Language:
September 2, 2010
Mexican Copyright Law has been framed over the concept of author’s rights. This is due to the fact that it has followed the principles developed earlier in continental European countries, such as France and Spain.1 A copyright system developed from the idea that the author and his or her creation are the central object of protection. And for ‘Author’ it would be understood the flesh and blood person or individual having created a work-of- authorship’.2 This notion is fully consistent with the principle of moral rights, which plays a crucial role in the system of author’s rights, as they can only be vested in a natural person or individual’.3
Copyright Law has constantly been challenged by the developments of new technologies, which have triggered different forms of reproducing, communicating and in general, using material that is copyrightable. The foregoing has forced copyright systems world wide to evolve by improving existing forms of protection. The author’s rights system, and in particular Mexican system, have made all efforts not to fall behind and at the same time remain loyal to its roots and principles.
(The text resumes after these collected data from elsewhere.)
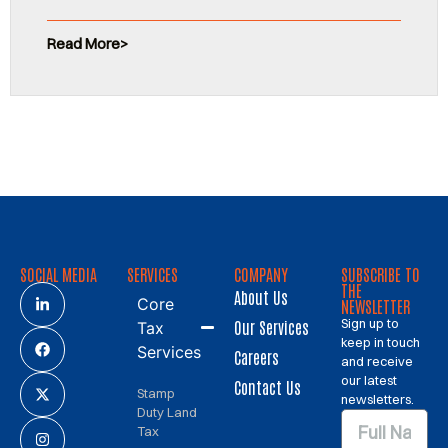
Read More
SOCIAL MEDIA
SERVICES
COMPANY
SUBSCRIBE TO
THE
About Us
Core
NEWSLETTER
Sign up to
Our Services
Tax
keep in touch
Services
Careers
and receive
our latest
Contact Us
Stamp
newsletters.
Duty Land
Tax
Mexican Copyright Law has viewed the author as the ‘original’ owner of copyrights’.4 Accordingly, rights whether moral or patrimonial, are vested in the author at first. Authors are legally entitled to make transfer of patrimonial rights to third parties, who will then come the owners of said rights.’5 These latter are ‘secondary’ or ‘derivative’ owners of rights or ‘causahabientes’ as known in Spanish. The difference between ‘original’ and ‘secondary’ or ‘derivative’ serves the purpose of making clear that there can be owners that acquire the title by having created the work and others by virtue of a transfer or assignment of the ‘original’ rights.
The concept of transfer has matured from the lesser-developed notions of earlier copyright statues and civil codes, to the newer and more modern rules of the law of 1996. However, there has always been the right of transfer in the different Copyright Laws in Mexico.
In general terms, transfers can be made through either assignment – which implies a full transfer of the copyright rights having been assigned expressly, and subject to the imitations in the law – or licenses – responding to a partial or limited transmission of rights, where the author would keep control over the use or exploitation of the work made by the licensee.
In accordance with the Mexican system of Copyright Law corporations can definitively be owners of copyrights.
They are not really ‘original’ owners excepting as for works made-for-hire. However, the different Copyright Laws of Mexico have allowed them to own ‘secondary’ rights as assignees or licensees.
This is something that has prevailed for over hundred years and that can be observed, in practice, in many registrations where works are registered in the name of the author and the corresponding rights then assigned to third parties, whose names are recorded as assignees.
As mentioned above, the criterion of ownership is probably as old as the Mexican copyright system itself. It was used for the first time in a decree of the Mexican Government going back to the mid 19th Century. And the concept was not only employed in connection with the transfer of rights mortis causa, but also in cases when the author would dispose of his rights during his lifetime.
Accordingly, the first statute referring to assignments or in general to copyright pertaining to someone different than the author, is the Government Decree on Literary Property of December 3, 1846,6 which had the following set of rules:
• Article 4. The simple editor of a work shall have the literary property therein only for the time it takes for the work to be published and for one additional year. This right shall not be extended to publications made abroad.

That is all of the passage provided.